Entries supplied
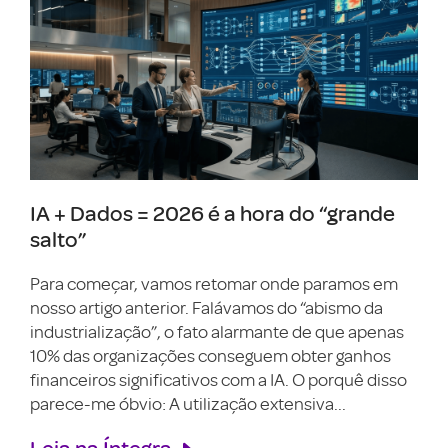
IA + Dados = 2026 é a hora do “grande
salto”
Para começar, vamos retomar onde paramos em
nosso artigo anterior. Falávamos do “abismo da
industrialização”, o fato alarmante de que apenas
10% das organizações conseguem obter ganhos
financeiros significativos com a IA. O porquê disso
parece-me óbvio: A utilização extensiva...
Leia na Íntegra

Task item
Your answer must be the entries written out word for word, without their pictures.

Exercise response
IA + Dados = 2026 é a hora do “grande
salto”
Para começar, vamos retomar onde paramos em
nosso artigo anterior. Falávamos do “abismo da
industrialização”, o fato alarmante de que apenas
10% das organizações conseguem obter ganhos
financeiros significativos com a IA. O porquê disso
parece-me óbvio: A utilização extensiva...
Leia na Íntegra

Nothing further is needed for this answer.